AdaptiveSound: An Interactive Feedback-Loop System to Improve Sound Recognition for Deaf and Hard of Hearing Users

Hang Do, Quan Dang, Jeremy Zhengqi Huang, Dhruv Jain · 2023 · ASSETS '23: Proceedings of the 25th International ACM SIGACCESS Conference on Computers and Accessibility · doi:10.1145/3597638.3608390

Summary

This paper introduces AdaptiveSound, the first feedback-loop sound recognition system designed for deaf and hard of hearing (DHH) users. Sound recognition tools help DHH people become aware of environmental sounds ranging from safety-critical alerts like fire alarms and sirens to everyday information like door knocks, microwave beeps, and water running. However, existing systems use models pre-trained on generic sound datasets that achieve only 60-80% accuracy when deployed in real-world environments, because sounds vary dramatically across contexts — a door knock sounds different on wood versus metal, and background noise levels differ between homes, offices, and outdoor spaces. AdaptiveSound addresses this by allowing users to provide corrective feedback to the model through a simple thumbs up/thumbs down interface on an Android app. When the model misclassifies a sound, the user can indicate the correct label and rate their confidence on a 1-5 scale. The system uses incremental reinforcement learning (IRL) to continuously fine-tune the model based on this feedback without requiring full retraining. The technical architecture addresses three practical challenges: class imbalance from frequently occurring sounds (mitigated using conditional GANs to generate synthetic training data for underrepresented classes), unreliable user feedback (handled through a tunable surety parameter that adjusts the learning rate), and memory constraints on mobile devices (resolved through small-batch incremental training with data deletion after training).
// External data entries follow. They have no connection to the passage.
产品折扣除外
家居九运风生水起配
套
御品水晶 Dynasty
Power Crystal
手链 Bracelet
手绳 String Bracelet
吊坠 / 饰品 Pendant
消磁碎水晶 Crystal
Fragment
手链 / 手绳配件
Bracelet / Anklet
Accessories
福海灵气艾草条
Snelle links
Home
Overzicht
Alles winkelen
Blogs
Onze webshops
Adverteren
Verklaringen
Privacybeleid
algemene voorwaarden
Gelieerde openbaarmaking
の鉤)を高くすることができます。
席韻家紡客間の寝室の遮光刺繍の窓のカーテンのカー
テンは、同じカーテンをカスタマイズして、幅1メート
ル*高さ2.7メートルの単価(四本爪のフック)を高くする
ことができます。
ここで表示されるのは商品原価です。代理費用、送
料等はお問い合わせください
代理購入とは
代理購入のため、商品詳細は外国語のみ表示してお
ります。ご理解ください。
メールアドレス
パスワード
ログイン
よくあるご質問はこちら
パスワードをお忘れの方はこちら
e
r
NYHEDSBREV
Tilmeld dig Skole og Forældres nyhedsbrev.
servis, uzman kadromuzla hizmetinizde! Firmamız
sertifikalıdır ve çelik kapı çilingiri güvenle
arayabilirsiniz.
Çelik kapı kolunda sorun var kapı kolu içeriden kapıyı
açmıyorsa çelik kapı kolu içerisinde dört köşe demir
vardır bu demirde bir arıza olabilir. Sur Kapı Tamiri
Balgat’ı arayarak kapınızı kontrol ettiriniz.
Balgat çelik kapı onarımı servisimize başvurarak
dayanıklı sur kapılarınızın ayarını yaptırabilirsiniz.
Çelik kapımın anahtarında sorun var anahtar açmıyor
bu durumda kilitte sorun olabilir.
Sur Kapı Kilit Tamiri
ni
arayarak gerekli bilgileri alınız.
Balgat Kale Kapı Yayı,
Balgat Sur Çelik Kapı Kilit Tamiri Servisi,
The system uses a lightweight MobileNetV2 CNN architecture (about 8MB), processes 3-second audio windows via mel spectrograms, and runs entirely on-device using TensorFlow Lite for privacy.

Key findings

Quantitative experiments showed that after approximately 100 feedback steps (about 10 minutes of user effort), AdaptiveSound achieved 93.8% average accuracy across 22 sound categories — significantly higher than ProtoSound (85.9%, p<.001) and SoundWatch (79.2%, p<.001), two state-of-the-art baseline systems. The improvement was particularly pronounced in outdoor environments (+11.5% over ProtoSound, +23.3% over SoundWatch), where variable background noise makes pre-trained models least reliable. The highest-performing sound classes were microwave (99.2%), dog bark (98.9%), and hazard alarm (98.8%), while the most confused classes included alarm clock (confused with phone ringing) and water running (confused with dishwasher). A 3-day field evaluation with 12 DHH participants revealed that users found the feedback process "straightforward," "intuitive," and "effortless." Participants used the app an average of 6.1 hours per day across homes, streets, parks, restaurants, and malls. The system recognized an average of 264.3 sound events per day, with participants providing feedback on about 25% of recognized sounds. Feedback decreased over time (81.7 on day one to 45.3 on day three) as the model adapted. Five participants who had used existing systems like iOS sound recognition and SoundWatch explicitly stated AdaptiveSound was "much more reliable" and "accurate." Participants particularly valued the confidence rating feature for situations where they were unsure which sound had occurred.

Relevance

AdaptiveSound represents an important shift in assistive technology design — from static, one-size-fits-all models to personalized, user-adaptive systems. The work acknowledges that DHH communities are culturally diverse, with different preferences for sound awareness: hard of hearing individuals may desire speech sound detection more than Deaf individuals, and preferences for which sounds to be notified about vary by context. The human-in-the-loop approach empowers users to shape the technology to their specific environments and needs rather than accepting a generic model. For practitioners, the system demonstrates that meaningful accuracy improvements are achievable with minimal user effort on consumer hardware, making it practical for real deployment. The open-source release of both the Python pipeline and the Android app (github.com/AccessibilityLab/AdaptiveSound) enables researchers and developers to build on this work. The authors responsibly note that sound recognition may not be universally desired — some Deaf people may view it as privileging hearing norms — and suggest it can be constrained to a small subset of safety-critical sounds while otherwise avoiding replicating the hearing world.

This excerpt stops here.